▶ [Problem requirements]: In the data below, find the line with "comunicamos? El enfoque de" and the line with "Jahren Dinge passiert, die", then restate both and every line between them exactly, minus the pictures.

Exercise input Block Start

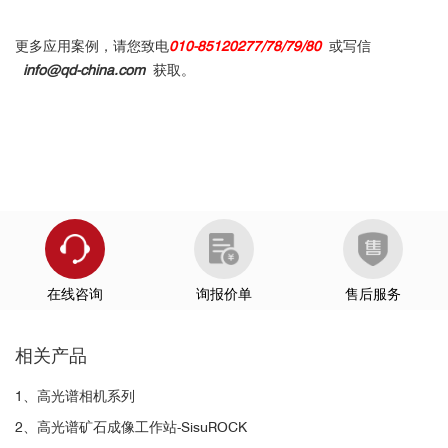
更多应用案例，请您致电
010-85120277/78/79/80
或写信
info@qd-china.com
获取。
在线咨询
询报价单
售后服务
相关产品
1、高光谱相机系列
2、高光谱矿石成像工作站-SisuROCK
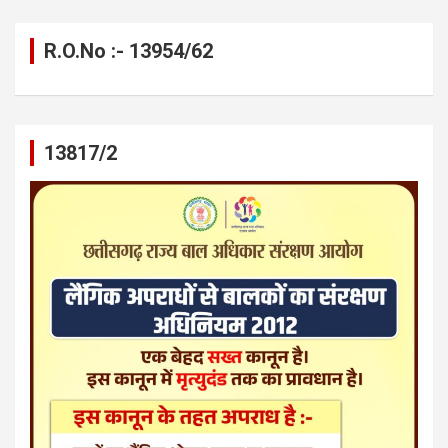
R.O.No :- 13954/62
13817/2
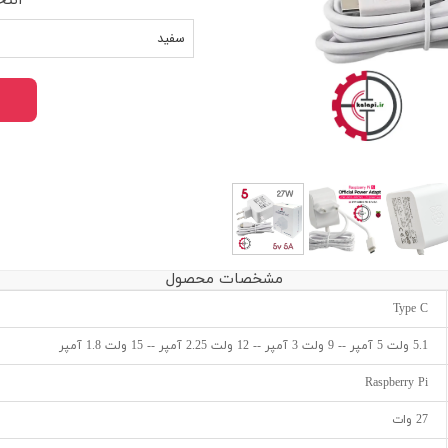
سفید
مشخصات محصول
Type C
5.1 ولت 5 آمپر -- 9 ولت 3 آمپر -- 12 ولت 2.25 آمپر -- 15 ولت 1.8 آمپر
Raspberry Pi
27 وات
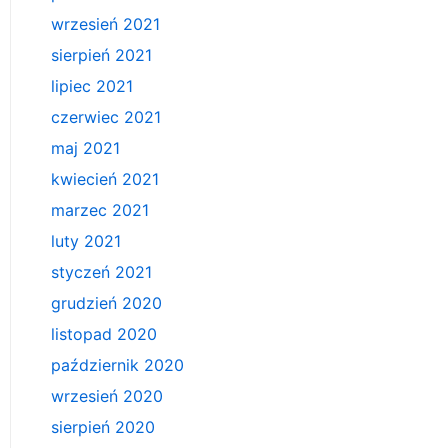
wrzesień 2021
sierpień 2021
lipiec 2021
czerwiec 2021
maj 2021
kwiecień 2021
marzec 2021
luty 2021
styczeń 2021
grudzień 2020
listopad 2020
październik 2020
wrzesień 2020
sierpień 2020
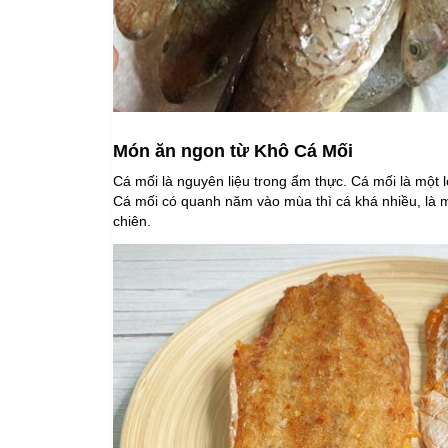
Món ăn ngon từ Khô Cá Mối
Cá mối là nguyên liệu trong ẩm thực. Cá mối là một 
Cá mối có quanh năm vào mùa thì cá khá nhiều, là m
chiên.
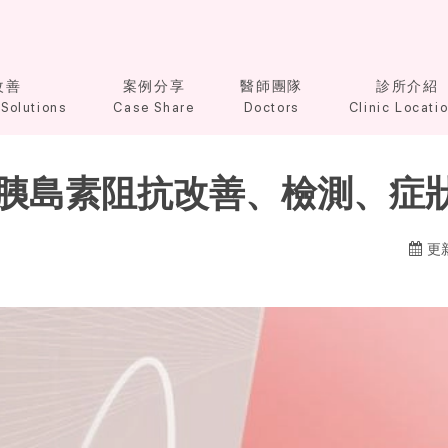
改善
案例分享
醫師團隊
診所介紹
Solutions
Case Share
Doctors
Clinic Locati
胰島素阻抗改善、檢測、症
更新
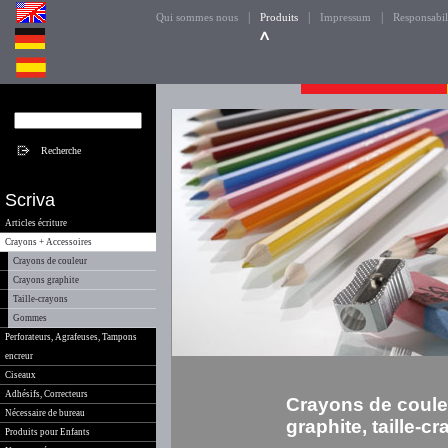
|
|
|
Qui sommes nous
Produits
Impressum
Responsabil
Scriva
Articles écriture
Crayons + Accessoires
Crayons de couleur
Crayons graphite
Taille-crayons
Gommes
Perforateurs, Agrafeuses, Tampons
encreur
Ciseaux
Adhésifs, Correcteurs
Crayons de coule
Nécessaire de bureau
graphite, taille-c
Produits pour Enfants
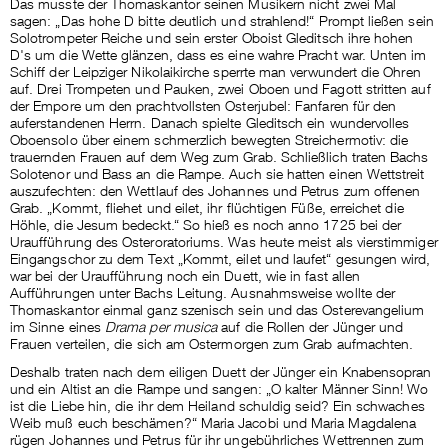
Das musste der Thomaskantor seinen Musikern nicht zwei Mal
sagen: „Das hohe D bitte deutlich und strahlend!“ Prompt ließen sein
Solotrompeter Reiche und sein erster Oboist Gleditsch ihre hohen
D's um die Wette glänzen, dass es eine wahre Pracht war. Unten im
Schiff der Leipziger Nikolaikirche sperrte man verwundert die Ohren
auf. Drei Trompeten und Pauken, zwei Oboen und Fagott stritten auf
der Empore um den prachtvollsten Osterjubel: Fanfaren für den
auferstandenen Herrn. Danach spielte Gleditsch ein wundervolles
Oboensolo über einem schmerzlich bewegten Streichermotiv: die
trauernden Frauen auf dem Weg zum Grab. Schließlich traten Bachs
Solotenor und Bass an die Rampe. Auch sie hatten einen Wettstreit
auszufechten: den Wettlauf des Johannes und Petrus zum offenen
Grab. „Kommt, fliehet und eilet, ihr flüchtigen Füße, erreichet die
Höhle, die Jesum bedeckt.“ So hieß es noch anno 1725 bei der
Uraufführung des Osteroratoriums. Was heute meist als vierstimmiger
Eingangschor zu dem Text „Kommt, eilet und laufet“ gesungen wird,
war bei der Uraufführung noch ein Duett, wie in fast allen
Aufführungen unter Bachs Leitung. Ausnahmsweise wollte der
Thomaskantor einmal ganz szenisch sein und das Osterevangelium
im Sinne eines
Drama per musica
auf die Rollen der Jünger und
Frauen verteilen, die sich am Ostermorgen zum Grab aufmachten.
Deshalb traten nach dem eiligen Duett der Jünger ein Knabensopran
und ein Altist an die Rampe und sangen: „O kalter Männer Sinn! Wo
ist die Liebe hin, die ihr dem Heiland schuldig seid? Ein schwaches
Weib muß euch beschämen?“ Maria Jacobi und Maria Magdalena
rügen Johannes und Petrus für ihr ungebührliches Wettrennen zum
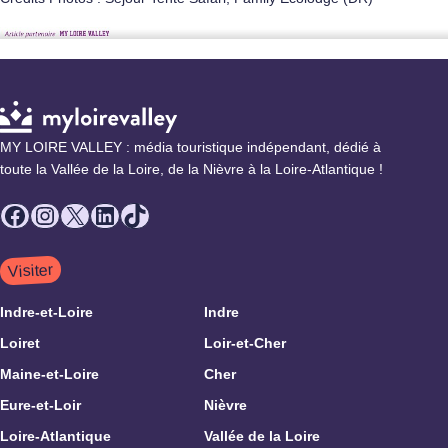
MY LOIRE VALLEY : média touristique indépendant, dédié à
toute la Vallée de la Loire, de la Nièvre à la Loire-Atlantique !
Facebook
Instagram
X
LinkedIn
TikTok
Visiter
Indre-et-Loire
Indre
Loiret
Loir-et-Cher
Maine-et-Loire
Cher
Eure-et-Loir
Nièvre
Loire-Atlantique
Vallée de la Loire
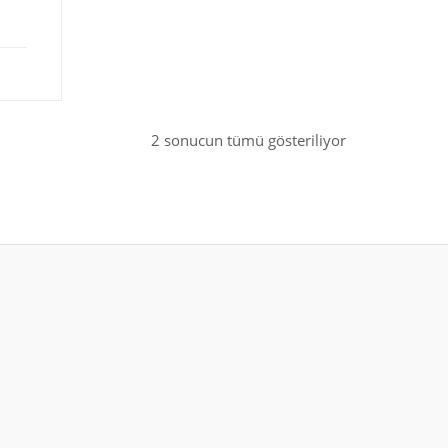
2 sonucun tümü gösteriliyor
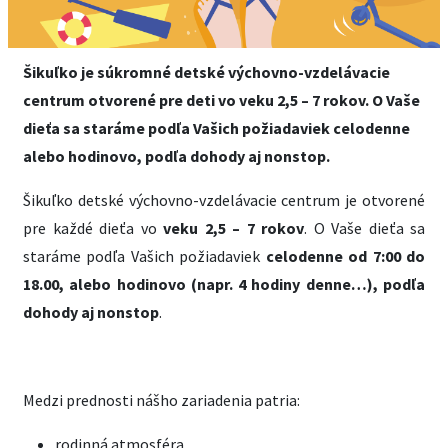
Šikuľko je súkromné detské výchovno-vzdelávacie
centrum otvorené pre deti vo veku 2,5 – 7 rokov. O Vaše
dieťa sa staráme podľa Vašich požiadaviek celodenne
alebo hodinovo, podľa dohody aj nonstop.
Šikuľko detské výchovno-vzdelávacie centrum je otvorené
pre každé dieťa vo
veku 2,5 – 7 rokov
. O Vaše dieťa sa
staráme podľa Vašich požiadaviek
celodenne od 7:00 do
18.00, alebo hodinovo (napr. 4 hodiny denne…), podľa
dohody aj nonstop
.
Medzi prednosti nášho zariadenia patria:
rodinná atmosféra,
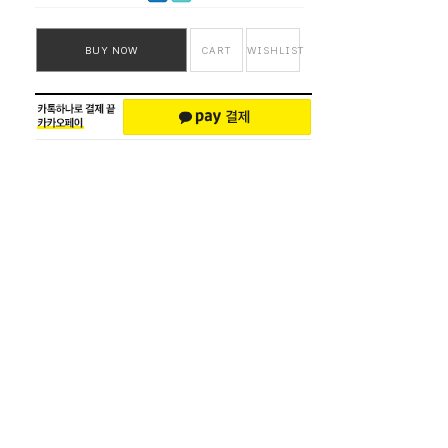
BUY NOW
CART
WISHLIST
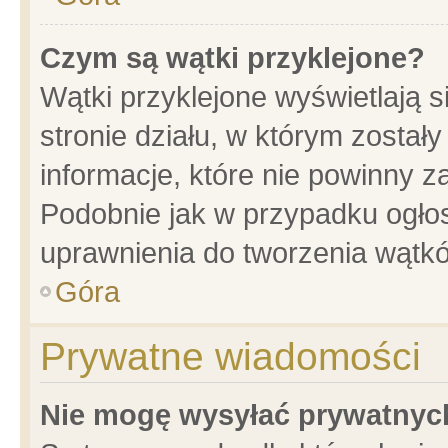
Czym są wątki przyklejone?
Wątki przyklejone wyświetlają s
stronie działu, w którym został
informacje, które nie powinny z
Podobnie jak w przypadku ogło
uprawnienia do tworzenia wątkó
Góra
Prywatne wiadomości
Nie mogę wysyłać prywatnyc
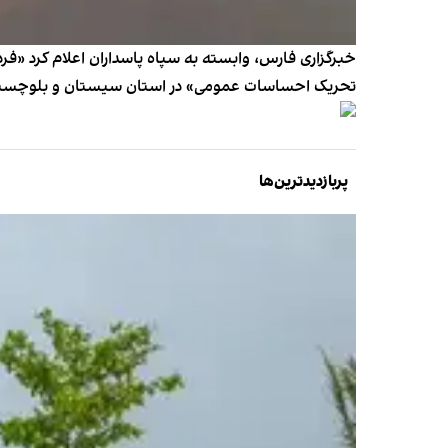
خبرگزاری فارس، وابسته به سپاه پاسداران اعلام کرد «ف
تحریک احساسات عمومی» در استان سیستان و بلوچستا
پربازدیدترین‌ها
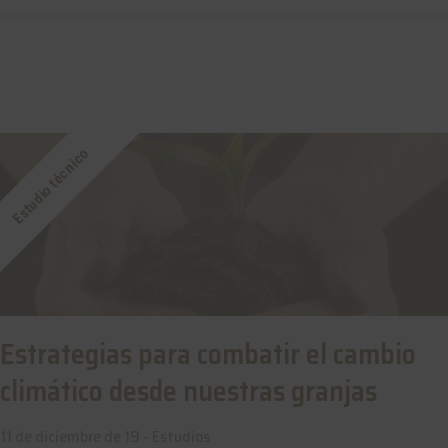
Estudio técnico
Estrategias para combatir el cambio
climático desde nuestras granjas
11 de diciembre de 19 -
Estudios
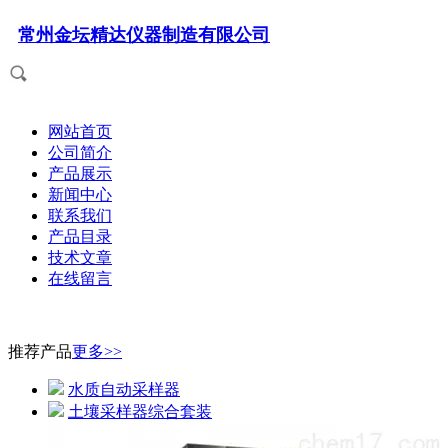
常州金坛精达仪器制造有限公司
网站首页
公司简介
产品展示
新闻中心
联系我们
产品目录
技术文章
在线留言
推荐产品
更多>>
水质自动采样器
土壤采样器综合套装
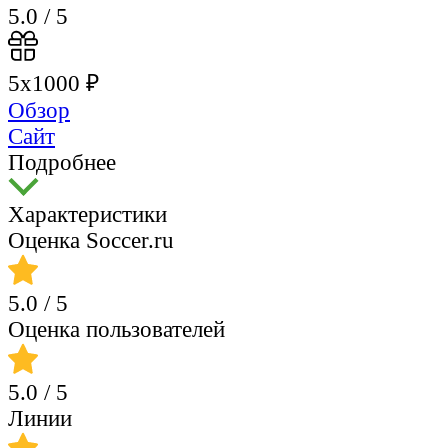
5.0
/ 5
5х1000 ₽
Обзор
Сайт
Подробнее
Характеристики
Оценка Soccer.ru
5.0
/ 5
Оценка пользователей
5.0
/ 5
Линии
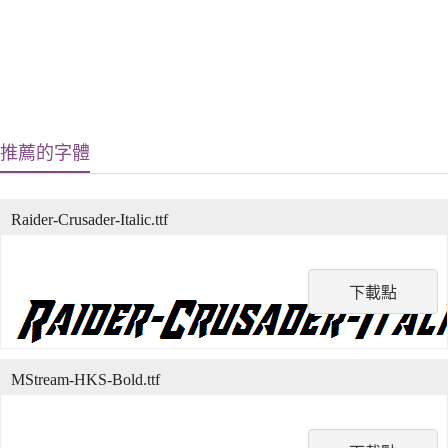
推薦的字體
Raider-Crusader-Italic.ttf
下載點
MStream-HKS-Bold.ttf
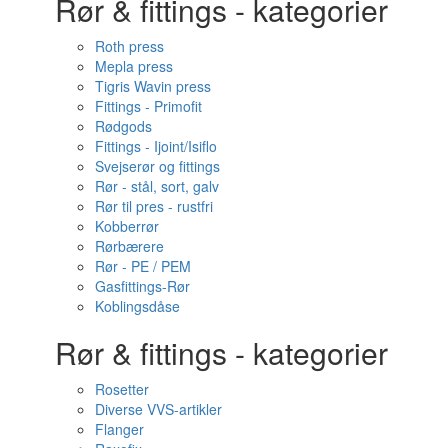
Rør & fittings - kategorier
Roth press
Mepla press
Tigris Wavin press
Fittings - Primofit
Rødgods
Fittings - Ijoint/Isiflo
Svejserør og fittings
Rør - stål, sort, galv
Rør til pres - rustfri
Kobberrør
Rørbærere
Rør - PE / PEM
Gasfittings-Rør
Koblingsdåse
Rør & fittings - kategorier
Rosetter
Diverse VVS-artikler
Flanger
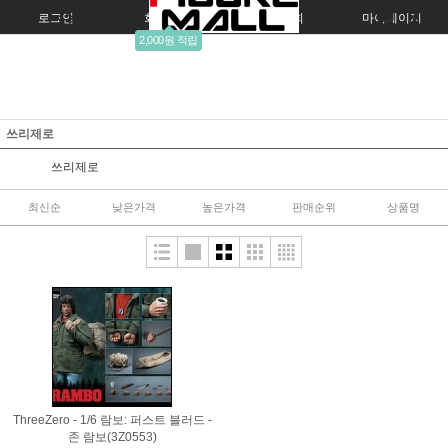
로그인
회원가입
주문조회
마이페이지
2,000원 적립
쓰리제로
쓰리제로
최신순
낮은가격
높은가격
판매순위
상품명
ThreeZero - 1/6 람보: 퍼스트 블러드 -
존 람보(3Z0553)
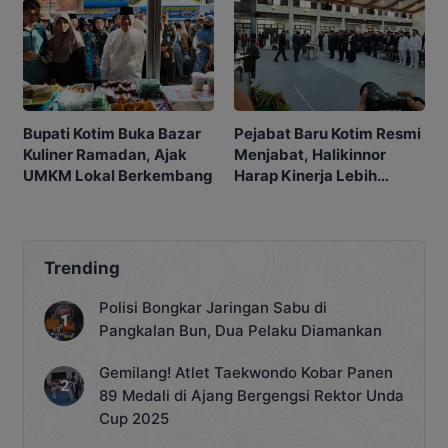
Bupati Kotim Buka Bazar
Pejabat Baru Kotim Resmi
Kuliner Ramadan, Ajak
Menjabat, Halikinnor
UMKM Lokal Berkembang
Harap Kinerja Lebih
Profesional
Trending
Polisi Bongkar Jaringan Sabu di
Pangkalan Bun, Dua Pelaku Diamankan
Gemilang! Atlet Taekwondo Kobar Panen
89 Medali di Ajang Bergengsi Rektor Unda
Cup 2025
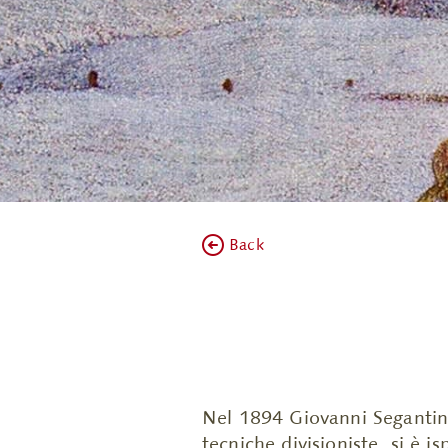
Back
Nel 1894 Giovanni Segantini l
tecniche divisioniste, si è i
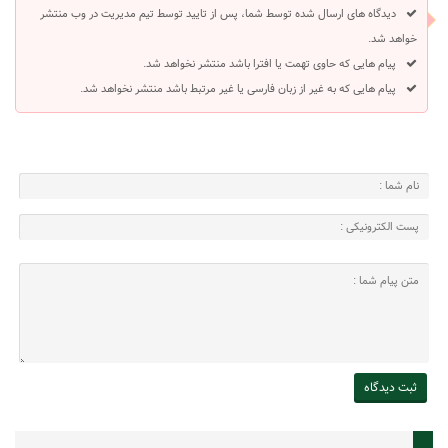
دیدگاه های ارسال شده توسط شما، پس از تایید توسط تیم مدیریت در وب منتشر
خواهد شد.
پیام هایی که حاوی تهمت یا افترا باشد منتشر نخواهد شد.
پیام هایی که به غیر از زبان فارسی یا غیر مرتبط باشد منتشر نخواهد شد.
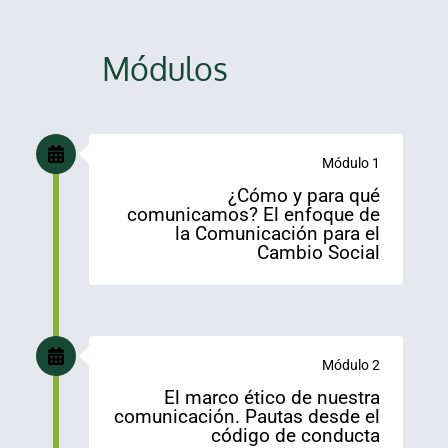
Módulos
Módulo 1
¿Cómo y para qué
comunicamos? El enfoque de
la Comunicación para el
Cambio Social
Módulo 2
El marco ético de nuestra
comunicación. Pautas desde el
código de conducta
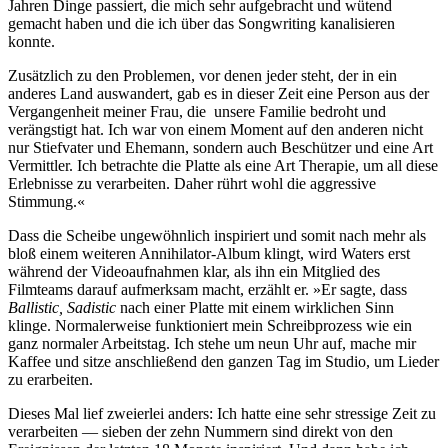
Jahren Dinge passiert, die mich sehr aufgebracht und wütend
gemacht haben und die ich über das Songwriting kanalisieren
konnte.
Zusätzlich zu den Problemen, vor denen jeder steht, der in ein
anderes Land auswandert, gab es in dieser Zeit eine Person aus der
Vergangenheit meiner Frau, die unsere Familie bedroht und
verängstigt hat. Ich war von einem Moment auf den anderen nicht
nur Stiefvater und Ehemann, sondern auch Beschützer und eine Art
Vermittler. Ich betrachte die Platte als eine Art Therapie, um all diese
Erlebnisse zu verarbeiten. Daher rührt wohl die aggressive
Stimmung.«
Dass die Scheibe ungewöhnlich inspiriert und somit nach mehr als
bloß einem weiteren Annihilator-Album klingt, wird Waters erst
während der Videoaufnahmen klar, als ihn ein Mitglied des
Filmteams darauf aufmerksam macht, erzählt er. »Er sagte, dass
Ballistic, Sadistic
nach einer Platte mit einem wirklichen Sinn
klinge. Normalerweise funktioniert mein Schreibprozess wie ein
ganz normaler Arbeitstag. Ich stehe um neun Uhr auf, mache mir
Kaffee und sitze anschließend den ganzen Tag im Studio, um Lieder
zu erarbeiten.
Dieses Mal lief zweierlei anders: Ich hatte eine sehr stressige Zeit zu
verarbeiten — sieben der zehn Nummern sind direkt von den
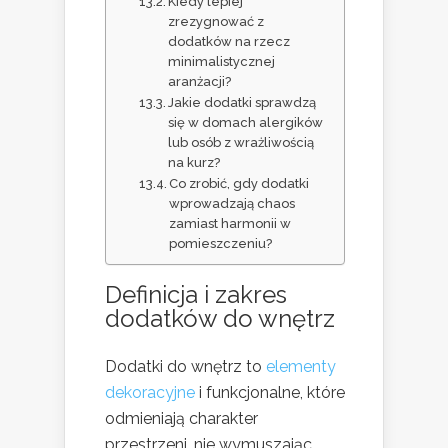
Kiedy lepiej
zrezygnować z
dodatków na rzecz
minimalistycznej
aranżacji?
Jakie dodatki sprawdzą
się w domach alergików
lub osób z wrażliwością
na kurz?
Co zrobić, gdy dodatki
wprowadzają chaos
zamiast harmonii w
pomieszczeniu?
Definicja i zakres
dodatków do wnętrz
Dodatki do wnętrz to
elementy
dekoracyjne
i funkcjonalne, które
odmieniają charakter
przestrzeni, nie wymuszając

Exercise input Block End

▶ [Solution for this problem]:
comunicamos? El enfoque de
la Comunicación para el
Cambio Social
Módulo 2
El marco ético de nuestra
comunicación. Pautas desde el
código de conducta
Jahren Dinge passiert, die mich sehr aufgebracht und wütend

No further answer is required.